→ **SOURCE DATA**

━━━━━━

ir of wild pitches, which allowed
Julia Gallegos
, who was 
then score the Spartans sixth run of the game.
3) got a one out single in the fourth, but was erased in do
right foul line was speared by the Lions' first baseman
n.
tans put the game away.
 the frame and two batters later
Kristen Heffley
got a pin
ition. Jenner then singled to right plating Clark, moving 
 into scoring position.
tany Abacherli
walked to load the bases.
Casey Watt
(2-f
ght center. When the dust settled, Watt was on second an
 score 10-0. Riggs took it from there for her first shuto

━━━━━━

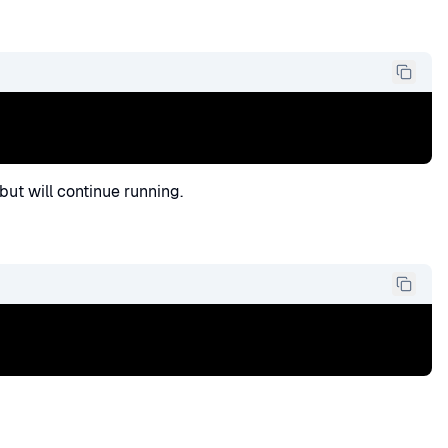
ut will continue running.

━━━━━━

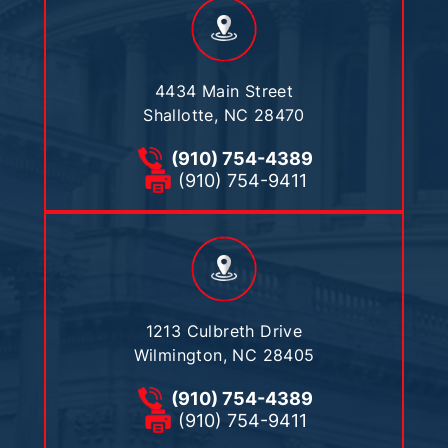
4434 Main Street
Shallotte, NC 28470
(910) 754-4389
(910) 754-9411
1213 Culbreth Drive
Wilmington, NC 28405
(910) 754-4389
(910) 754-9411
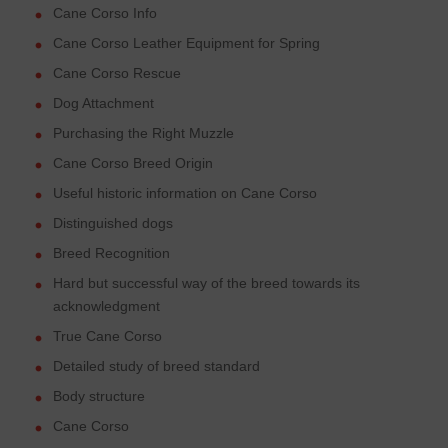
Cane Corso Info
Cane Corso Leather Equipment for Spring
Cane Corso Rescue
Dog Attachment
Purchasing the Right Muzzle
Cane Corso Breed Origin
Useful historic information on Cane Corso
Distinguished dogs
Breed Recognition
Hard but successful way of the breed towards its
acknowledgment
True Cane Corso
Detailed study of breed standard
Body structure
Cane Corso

━━━━━━

→ **ASSIGNMENT**
Where a line of the data above includes "score", copy that line.

→ **RESULT OF THIS TASK**
then score the Spartans sixth run of the game.
 score 10-0. Riggs took it from there for her first shuto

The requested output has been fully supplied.